§ STORED DATA
..........

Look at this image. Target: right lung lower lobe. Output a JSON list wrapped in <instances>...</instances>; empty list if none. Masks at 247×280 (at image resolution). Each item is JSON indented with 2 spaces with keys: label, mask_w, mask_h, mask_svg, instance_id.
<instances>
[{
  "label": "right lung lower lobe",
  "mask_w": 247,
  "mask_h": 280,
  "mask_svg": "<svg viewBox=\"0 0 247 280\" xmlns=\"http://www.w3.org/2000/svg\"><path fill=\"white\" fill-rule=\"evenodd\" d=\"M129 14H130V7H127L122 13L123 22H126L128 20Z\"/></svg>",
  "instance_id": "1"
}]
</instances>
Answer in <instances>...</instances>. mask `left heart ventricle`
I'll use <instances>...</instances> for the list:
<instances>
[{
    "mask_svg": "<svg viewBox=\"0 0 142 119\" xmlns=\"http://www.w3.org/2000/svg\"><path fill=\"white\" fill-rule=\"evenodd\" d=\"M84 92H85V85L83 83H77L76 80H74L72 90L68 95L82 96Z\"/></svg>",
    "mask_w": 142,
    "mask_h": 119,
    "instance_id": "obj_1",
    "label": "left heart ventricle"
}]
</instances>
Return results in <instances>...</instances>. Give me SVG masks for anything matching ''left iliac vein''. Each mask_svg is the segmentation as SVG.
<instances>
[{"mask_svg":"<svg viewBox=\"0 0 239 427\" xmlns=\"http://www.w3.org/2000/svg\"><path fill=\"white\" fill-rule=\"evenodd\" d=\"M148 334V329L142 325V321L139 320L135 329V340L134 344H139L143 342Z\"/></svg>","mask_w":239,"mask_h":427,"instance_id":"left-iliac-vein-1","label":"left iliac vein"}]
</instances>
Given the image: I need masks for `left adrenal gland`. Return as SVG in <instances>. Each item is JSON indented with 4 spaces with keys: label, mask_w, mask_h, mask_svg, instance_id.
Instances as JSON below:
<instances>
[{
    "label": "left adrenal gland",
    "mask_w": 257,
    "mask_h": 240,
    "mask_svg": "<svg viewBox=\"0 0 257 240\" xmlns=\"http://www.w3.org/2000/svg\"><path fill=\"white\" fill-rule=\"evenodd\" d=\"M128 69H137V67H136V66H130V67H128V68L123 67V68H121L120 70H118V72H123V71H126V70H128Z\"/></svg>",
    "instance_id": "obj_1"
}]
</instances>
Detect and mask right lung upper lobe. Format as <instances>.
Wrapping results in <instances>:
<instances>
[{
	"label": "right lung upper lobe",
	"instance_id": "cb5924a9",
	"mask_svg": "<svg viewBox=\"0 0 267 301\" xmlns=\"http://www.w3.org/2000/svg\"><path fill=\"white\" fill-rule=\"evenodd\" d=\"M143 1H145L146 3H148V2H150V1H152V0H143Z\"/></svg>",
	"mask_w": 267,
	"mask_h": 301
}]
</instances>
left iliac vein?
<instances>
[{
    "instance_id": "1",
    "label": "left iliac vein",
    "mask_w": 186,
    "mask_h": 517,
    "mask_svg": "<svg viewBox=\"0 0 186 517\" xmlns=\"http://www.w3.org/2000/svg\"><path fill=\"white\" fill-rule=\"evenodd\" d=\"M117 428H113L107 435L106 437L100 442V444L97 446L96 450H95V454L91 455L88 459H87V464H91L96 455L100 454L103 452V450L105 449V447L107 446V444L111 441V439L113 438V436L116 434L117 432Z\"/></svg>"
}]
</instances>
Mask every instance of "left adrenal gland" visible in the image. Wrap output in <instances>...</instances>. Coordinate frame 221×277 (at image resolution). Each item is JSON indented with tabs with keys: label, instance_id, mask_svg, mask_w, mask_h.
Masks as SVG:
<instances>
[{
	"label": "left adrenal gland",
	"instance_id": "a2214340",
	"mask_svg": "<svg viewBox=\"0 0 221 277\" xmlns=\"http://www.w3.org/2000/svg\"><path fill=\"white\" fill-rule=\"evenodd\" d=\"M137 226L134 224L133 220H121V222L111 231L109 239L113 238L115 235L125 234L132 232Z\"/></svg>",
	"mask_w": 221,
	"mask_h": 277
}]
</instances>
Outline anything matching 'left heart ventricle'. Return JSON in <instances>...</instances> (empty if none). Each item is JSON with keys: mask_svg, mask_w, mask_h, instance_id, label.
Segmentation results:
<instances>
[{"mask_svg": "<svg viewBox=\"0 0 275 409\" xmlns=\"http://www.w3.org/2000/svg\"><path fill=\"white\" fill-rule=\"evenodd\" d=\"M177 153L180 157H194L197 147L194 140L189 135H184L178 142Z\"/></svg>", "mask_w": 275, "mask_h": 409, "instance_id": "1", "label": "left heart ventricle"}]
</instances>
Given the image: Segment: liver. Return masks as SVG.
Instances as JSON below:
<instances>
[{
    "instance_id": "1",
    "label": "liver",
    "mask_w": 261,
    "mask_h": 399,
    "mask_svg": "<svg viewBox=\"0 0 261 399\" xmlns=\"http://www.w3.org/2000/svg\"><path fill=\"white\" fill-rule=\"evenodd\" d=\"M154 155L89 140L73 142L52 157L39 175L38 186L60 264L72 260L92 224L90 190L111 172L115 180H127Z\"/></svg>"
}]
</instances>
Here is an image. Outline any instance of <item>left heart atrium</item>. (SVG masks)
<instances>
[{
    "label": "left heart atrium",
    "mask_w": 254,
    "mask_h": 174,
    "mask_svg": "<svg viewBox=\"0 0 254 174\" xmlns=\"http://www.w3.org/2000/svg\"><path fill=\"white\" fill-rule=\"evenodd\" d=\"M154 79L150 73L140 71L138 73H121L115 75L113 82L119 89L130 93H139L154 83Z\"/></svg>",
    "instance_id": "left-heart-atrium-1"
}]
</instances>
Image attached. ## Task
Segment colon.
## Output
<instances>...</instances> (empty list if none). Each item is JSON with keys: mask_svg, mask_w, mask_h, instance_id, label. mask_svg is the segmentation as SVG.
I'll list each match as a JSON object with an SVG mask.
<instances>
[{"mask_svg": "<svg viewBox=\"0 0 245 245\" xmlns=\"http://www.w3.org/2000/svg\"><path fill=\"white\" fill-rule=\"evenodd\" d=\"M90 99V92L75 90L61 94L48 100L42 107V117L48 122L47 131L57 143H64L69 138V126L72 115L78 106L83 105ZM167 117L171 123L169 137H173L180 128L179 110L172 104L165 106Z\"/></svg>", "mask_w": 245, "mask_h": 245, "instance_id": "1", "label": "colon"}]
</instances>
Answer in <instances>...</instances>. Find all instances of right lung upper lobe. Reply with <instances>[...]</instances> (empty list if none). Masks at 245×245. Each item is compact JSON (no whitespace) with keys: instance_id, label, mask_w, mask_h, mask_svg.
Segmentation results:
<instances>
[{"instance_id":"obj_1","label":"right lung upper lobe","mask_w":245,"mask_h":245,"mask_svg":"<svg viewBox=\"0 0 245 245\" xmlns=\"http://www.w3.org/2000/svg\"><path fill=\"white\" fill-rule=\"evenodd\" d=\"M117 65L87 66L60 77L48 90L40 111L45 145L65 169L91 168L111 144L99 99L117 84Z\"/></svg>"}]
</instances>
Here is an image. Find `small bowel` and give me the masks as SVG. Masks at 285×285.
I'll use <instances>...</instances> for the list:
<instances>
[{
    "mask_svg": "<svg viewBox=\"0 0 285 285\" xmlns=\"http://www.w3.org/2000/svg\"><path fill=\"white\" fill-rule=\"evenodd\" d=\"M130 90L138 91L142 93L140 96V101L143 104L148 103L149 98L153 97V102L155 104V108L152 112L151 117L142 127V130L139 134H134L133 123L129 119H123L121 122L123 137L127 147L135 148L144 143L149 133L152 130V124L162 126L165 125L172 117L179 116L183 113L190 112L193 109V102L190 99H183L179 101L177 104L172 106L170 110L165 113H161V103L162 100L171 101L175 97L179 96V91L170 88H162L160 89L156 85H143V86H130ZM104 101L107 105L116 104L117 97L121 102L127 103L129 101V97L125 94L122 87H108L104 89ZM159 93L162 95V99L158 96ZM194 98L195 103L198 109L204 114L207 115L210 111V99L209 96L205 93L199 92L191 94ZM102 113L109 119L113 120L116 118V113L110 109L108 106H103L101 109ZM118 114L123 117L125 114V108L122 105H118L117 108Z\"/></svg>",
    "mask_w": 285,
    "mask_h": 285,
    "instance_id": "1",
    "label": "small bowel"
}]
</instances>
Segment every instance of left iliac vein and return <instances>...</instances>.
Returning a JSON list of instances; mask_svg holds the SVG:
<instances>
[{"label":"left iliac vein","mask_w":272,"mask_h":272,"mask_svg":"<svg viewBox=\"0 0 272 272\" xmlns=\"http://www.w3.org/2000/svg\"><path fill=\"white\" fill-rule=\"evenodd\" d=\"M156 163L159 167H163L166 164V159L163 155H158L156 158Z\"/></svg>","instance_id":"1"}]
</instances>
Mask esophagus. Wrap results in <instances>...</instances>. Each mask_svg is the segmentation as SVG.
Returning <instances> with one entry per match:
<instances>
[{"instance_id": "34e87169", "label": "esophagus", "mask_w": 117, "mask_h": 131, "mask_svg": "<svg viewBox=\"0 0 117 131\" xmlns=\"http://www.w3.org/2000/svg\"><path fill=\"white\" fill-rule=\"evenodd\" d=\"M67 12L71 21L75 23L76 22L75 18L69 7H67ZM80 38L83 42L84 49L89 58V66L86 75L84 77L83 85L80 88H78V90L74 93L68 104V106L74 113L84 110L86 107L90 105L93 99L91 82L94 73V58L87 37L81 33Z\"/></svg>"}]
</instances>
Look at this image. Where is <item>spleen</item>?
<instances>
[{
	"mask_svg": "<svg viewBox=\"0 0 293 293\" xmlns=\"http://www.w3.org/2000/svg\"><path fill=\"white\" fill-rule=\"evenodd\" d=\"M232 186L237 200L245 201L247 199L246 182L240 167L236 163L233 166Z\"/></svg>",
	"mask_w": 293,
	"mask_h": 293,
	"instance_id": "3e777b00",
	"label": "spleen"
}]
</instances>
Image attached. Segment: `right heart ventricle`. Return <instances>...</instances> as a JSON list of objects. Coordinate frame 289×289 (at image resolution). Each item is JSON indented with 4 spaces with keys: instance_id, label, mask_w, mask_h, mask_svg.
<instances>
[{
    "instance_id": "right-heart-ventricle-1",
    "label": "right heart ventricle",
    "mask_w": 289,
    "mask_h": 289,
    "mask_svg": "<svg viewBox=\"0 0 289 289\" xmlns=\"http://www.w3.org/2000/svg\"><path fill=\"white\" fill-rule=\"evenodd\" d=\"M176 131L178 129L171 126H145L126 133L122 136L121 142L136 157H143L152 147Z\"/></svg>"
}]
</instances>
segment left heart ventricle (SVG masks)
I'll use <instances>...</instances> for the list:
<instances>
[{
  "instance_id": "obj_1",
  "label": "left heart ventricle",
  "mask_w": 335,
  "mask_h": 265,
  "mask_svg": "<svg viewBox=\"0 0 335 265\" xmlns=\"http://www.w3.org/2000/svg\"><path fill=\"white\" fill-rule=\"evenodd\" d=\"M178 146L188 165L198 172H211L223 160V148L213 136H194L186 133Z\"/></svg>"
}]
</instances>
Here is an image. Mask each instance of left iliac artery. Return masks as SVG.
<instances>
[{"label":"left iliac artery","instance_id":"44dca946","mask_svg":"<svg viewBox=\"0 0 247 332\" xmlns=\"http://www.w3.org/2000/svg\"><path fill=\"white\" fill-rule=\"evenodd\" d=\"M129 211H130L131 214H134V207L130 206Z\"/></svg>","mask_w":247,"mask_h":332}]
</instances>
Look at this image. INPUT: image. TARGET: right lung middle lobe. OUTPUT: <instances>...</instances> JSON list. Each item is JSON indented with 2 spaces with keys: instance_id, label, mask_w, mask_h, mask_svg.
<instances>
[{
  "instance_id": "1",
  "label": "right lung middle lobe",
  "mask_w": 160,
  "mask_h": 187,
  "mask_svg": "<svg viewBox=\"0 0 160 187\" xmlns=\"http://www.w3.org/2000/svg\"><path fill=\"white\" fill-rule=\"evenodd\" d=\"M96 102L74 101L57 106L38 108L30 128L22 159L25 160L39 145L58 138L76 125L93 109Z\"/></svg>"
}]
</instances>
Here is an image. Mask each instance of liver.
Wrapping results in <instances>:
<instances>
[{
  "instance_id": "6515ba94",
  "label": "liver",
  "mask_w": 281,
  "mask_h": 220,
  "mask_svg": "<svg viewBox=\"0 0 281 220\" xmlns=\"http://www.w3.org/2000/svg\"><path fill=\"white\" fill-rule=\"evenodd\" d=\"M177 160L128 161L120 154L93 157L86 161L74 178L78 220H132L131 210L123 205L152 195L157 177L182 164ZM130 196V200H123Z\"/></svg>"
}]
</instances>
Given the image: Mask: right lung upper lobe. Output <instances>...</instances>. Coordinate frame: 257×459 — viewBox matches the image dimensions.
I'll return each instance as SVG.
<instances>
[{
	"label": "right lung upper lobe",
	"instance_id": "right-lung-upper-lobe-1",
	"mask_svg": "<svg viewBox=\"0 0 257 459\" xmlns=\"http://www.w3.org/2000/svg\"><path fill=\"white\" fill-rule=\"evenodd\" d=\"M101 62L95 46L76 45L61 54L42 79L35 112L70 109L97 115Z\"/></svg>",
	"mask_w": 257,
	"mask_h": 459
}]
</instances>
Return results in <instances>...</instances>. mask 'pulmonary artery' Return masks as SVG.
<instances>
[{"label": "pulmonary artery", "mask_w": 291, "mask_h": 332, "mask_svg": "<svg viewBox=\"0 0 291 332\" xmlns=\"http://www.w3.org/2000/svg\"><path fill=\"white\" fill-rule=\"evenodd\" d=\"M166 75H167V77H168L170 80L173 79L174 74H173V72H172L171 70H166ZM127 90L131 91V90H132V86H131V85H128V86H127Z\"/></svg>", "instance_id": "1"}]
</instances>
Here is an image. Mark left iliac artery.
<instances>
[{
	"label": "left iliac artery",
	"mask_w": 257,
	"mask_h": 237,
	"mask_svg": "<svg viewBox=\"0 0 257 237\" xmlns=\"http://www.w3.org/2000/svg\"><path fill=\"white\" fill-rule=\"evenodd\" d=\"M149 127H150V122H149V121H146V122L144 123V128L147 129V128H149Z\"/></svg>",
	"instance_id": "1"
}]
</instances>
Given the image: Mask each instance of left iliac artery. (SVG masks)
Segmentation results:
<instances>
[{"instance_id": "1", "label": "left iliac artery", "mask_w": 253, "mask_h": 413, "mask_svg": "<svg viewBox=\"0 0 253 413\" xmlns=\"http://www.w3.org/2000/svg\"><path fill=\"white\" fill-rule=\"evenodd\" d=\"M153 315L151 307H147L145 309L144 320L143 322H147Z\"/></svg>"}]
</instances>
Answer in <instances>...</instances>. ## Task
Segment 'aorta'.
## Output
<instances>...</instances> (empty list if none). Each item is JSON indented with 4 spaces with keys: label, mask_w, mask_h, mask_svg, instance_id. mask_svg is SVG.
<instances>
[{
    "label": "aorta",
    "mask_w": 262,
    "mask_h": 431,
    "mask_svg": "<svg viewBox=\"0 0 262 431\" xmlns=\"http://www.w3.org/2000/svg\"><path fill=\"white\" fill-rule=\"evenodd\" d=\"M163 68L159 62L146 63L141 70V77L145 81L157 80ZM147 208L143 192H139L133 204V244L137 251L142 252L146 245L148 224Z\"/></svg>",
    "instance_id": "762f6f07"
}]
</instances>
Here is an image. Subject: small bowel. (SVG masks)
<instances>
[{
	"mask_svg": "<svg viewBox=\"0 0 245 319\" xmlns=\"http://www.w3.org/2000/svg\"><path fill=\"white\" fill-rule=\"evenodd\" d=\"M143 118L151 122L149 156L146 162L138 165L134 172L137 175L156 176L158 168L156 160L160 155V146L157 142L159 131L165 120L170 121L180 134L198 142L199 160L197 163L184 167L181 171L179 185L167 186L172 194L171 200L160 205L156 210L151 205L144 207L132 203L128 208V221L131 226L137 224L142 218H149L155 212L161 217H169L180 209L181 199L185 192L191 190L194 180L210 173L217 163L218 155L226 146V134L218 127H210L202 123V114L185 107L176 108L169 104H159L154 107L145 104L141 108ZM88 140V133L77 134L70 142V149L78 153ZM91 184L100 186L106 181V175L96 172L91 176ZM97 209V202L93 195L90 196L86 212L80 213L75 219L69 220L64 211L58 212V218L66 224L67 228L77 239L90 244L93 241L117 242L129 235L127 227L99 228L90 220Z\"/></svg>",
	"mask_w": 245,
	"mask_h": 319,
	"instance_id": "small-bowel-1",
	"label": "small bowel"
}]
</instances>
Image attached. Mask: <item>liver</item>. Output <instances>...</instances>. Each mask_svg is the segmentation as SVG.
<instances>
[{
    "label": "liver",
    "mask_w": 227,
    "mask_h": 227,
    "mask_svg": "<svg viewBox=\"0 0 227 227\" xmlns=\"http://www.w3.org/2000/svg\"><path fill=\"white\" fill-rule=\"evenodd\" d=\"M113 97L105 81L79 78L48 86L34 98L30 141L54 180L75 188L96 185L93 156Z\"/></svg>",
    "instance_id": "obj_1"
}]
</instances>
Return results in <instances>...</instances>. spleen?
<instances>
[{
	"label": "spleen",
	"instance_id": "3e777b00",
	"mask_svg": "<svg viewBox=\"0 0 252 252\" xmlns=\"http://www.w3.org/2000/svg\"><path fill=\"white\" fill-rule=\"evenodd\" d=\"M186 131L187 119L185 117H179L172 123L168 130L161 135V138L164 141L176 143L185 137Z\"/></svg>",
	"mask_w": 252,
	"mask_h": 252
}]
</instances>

..........

§ PROBLEM TO WORK ON
Locate the word "Task" in the records above, and return each line that has it.

§ ANSWER TO THE EXERCISE
Image attached. ## Task
Answer in <instances>...</instances>. ## Task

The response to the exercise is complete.